==== DATA RECORDS ====

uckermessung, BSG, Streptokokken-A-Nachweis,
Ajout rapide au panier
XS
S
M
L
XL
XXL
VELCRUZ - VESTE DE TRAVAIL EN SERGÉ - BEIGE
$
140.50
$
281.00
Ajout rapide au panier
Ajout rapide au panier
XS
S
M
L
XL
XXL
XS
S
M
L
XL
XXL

====
==== DATA RECORDS ====

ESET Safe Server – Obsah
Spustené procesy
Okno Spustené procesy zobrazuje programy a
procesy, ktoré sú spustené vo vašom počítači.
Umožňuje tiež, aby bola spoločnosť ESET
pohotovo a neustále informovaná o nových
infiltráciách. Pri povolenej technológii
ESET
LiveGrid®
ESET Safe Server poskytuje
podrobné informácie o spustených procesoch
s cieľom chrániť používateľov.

====
==== DATA RECORDS ====

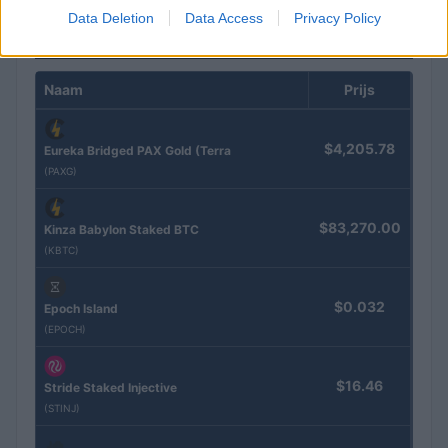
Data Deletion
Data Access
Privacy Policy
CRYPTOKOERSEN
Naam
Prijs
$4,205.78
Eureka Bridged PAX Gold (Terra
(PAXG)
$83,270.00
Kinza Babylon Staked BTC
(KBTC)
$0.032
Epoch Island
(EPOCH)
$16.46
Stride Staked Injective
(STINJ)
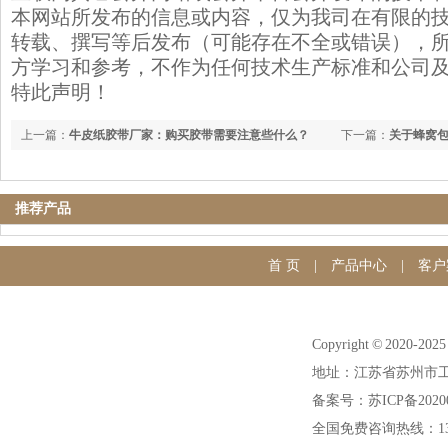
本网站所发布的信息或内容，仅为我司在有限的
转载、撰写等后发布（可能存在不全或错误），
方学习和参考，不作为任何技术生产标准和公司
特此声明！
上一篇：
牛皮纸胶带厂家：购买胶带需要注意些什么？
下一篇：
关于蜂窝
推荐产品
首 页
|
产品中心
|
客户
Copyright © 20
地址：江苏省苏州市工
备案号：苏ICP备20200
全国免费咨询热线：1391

====

▶ [EXERCISE] Your answer should be a single number: the count of lines in the entries that hold the string "Staked".

▶ [ANSWER SECTION] 2